Matt O’Rourke has joined advertising and marketing agency VIA, based in Portland, Maine, as chief creative officer. He will report to CEO Leeann Leahy and work with brands including Arm & Hammer, Klondike and Golden Corral.
“Matt is exactly the kind of creative leader this moment demands,” said Leahy. “He represents a new generation of creativity, one that understands how audiences behave, how media evolves, and how creative is expected to perform in the real world. Matt is the right leader for the future of our business because he knows that today’s most engaging and entertaining ideas must also be accountable, strategic, and commercially effective.”
O’Rourke joins VIA after co-founding SUPER SERIOUS and holding senior creative leadership roles across the agency landscape, including at Wieden+Kennedy, Crispin, Grey, and McCann.

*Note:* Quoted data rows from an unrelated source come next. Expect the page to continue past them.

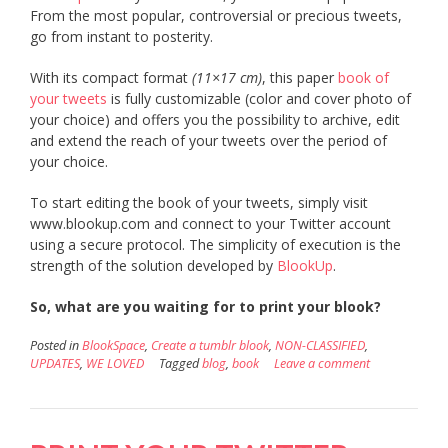
From the most popular, controversial or precious tweets,
go from instant to posterity.
With its compact format
(11×17 cm)
, this paper
book of
your tweets
is fully customizable (color and cover photo of
your choice) and offers you the possibility to archive, edit
and extend the reach of your tweets over the period of
your choice.
To start editing the book of your tweets, simply visit
www.blookup.com and connect to your Twitter account
using a secure protocol. The simplicity of execution is the
strength of the solution developed by
BlookUp
.
So, what are you waiting for to print your blook?
Posted in
BlookSpace
,
Create a tumblr blook
,
NON-CLASSIFIED
,
UPDATES
,
WE LOVED
Tagged
blog
,
book
Leave a comment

His work has been widely recognized by the industry, earning multiple Cannes Lions. He has led award-winning work for globally recognized brands including Old Spice, Volvo, Taco Bell, Burger King, Nintendo, and MasterCard, and has played a key creative role in multiple Super Bowl campaigns. His work consistently creates moments that break into culture and reshape how brands engage with people. A standout example is Old Spice’s “Muscle Music,” a playful, digitally driven activation that turned Terry Crews’ own muscles into musical instruments–an inventive collision of physical performance and technology that became a widely shared cultural moment.
At VIA, O’Rourke will be focused on elevating brands to irrational loyalty and inviting customers to be participants in value creation. He believes every medium has a role to play, but that modern creative leadership is about designing brand experiences people actively want to participate in; experiences that create long term value, not just short term attention.
“VIA has a clear understanding that creativity is a driver of growth, not an afterthought,” said O’Rourke. “From our first conversation, it was clear this is a team focused on making work people genuinely care about, work that shows up in culture, not just in campaigns. That ambition, and the moment VIA is in right now, made this an easy decision.”